The Move-Up/Repeat Buyer Tax Credit

This tax credit is aimed to stimulate the rest of the market, particularly the move-up buyer. A home-owner who owns and has lived in their home for a consecutive period of five out of the last eight years is qualified as a move-up/repeat buyer. In many ways this credit is the same as the $8000 credit for first-time buyers. Besides the amount and the type of buyer the regulations are the same. These types of purchases can be treated like one from the previous year to receive the tax credit sooner as well.

A few other important notes about Home Buyer Tax Credits

Here are just a few more pointers that every home buyer should be aware of when considering using one of these tax credits.

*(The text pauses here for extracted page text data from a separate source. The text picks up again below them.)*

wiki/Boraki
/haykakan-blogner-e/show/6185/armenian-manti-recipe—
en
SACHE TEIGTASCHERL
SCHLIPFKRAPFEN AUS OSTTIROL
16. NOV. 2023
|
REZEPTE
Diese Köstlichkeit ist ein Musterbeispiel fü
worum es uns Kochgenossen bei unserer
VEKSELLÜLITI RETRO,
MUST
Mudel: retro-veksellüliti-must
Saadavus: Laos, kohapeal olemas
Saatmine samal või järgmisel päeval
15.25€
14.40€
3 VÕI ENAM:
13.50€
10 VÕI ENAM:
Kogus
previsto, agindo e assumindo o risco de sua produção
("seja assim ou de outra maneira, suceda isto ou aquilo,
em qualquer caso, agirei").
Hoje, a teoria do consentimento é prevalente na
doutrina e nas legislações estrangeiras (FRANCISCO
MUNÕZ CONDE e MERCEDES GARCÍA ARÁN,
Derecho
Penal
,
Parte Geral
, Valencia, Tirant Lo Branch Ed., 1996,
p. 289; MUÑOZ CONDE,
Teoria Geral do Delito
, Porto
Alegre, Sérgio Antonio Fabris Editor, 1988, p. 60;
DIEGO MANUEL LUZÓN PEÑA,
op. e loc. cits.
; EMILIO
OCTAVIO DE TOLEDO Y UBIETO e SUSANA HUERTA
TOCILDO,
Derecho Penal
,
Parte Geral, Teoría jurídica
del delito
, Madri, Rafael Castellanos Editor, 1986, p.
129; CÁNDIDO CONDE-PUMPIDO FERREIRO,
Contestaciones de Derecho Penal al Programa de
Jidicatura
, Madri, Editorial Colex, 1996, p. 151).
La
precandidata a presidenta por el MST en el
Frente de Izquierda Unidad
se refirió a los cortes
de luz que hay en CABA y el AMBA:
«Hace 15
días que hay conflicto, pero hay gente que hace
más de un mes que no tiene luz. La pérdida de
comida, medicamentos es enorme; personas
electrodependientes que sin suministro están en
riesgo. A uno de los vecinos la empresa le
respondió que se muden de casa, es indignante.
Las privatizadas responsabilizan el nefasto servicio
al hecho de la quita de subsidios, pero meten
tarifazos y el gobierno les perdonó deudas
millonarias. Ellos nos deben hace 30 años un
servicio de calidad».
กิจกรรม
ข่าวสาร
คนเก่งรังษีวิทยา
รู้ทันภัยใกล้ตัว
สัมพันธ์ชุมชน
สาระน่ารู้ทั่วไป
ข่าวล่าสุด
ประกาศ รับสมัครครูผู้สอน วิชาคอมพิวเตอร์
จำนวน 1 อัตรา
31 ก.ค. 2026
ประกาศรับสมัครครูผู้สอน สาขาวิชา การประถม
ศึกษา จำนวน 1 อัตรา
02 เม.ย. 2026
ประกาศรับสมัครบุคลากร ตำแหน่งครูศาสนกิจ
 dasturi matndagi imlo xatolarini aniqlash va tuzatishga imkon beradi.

  • Many different types of homes apply to this credit. Buyer’s can purchase single family detached homes, attached homes like townhouses, mobile homes, and houseboats. As long as it is the principal residence it should qualify. One guideline to figuring out if it qualifies is matching it to the capital gain tax exclusion for principal residences.
  • Homes purchased from family members or spouse’s family members do NOT qualify for the tax credit.
  • New construction homes DO qualify for the tax credit.
  • Monetization of the credit is allowed by HUD. This means that when using FHA-insured mortgages buyers can use their tax credit towards their down-payment or closing costs. Speak with a lender for more details.
  • The tax credit is not only for U.S. citizens. Anyone who is NOT a nonresident alien by IRS specifications can use the tax credit as long as they meet all other qualifications for the credit.

For more information on the home buyer tax credits visit http://www.federalhousingtaxcredit.com/ or talk to a qualified tax advisor. It is important to always remember to consult with a tax advisor before attempting to use tax credits. This helps ensure qualification and a better understanding of tax law.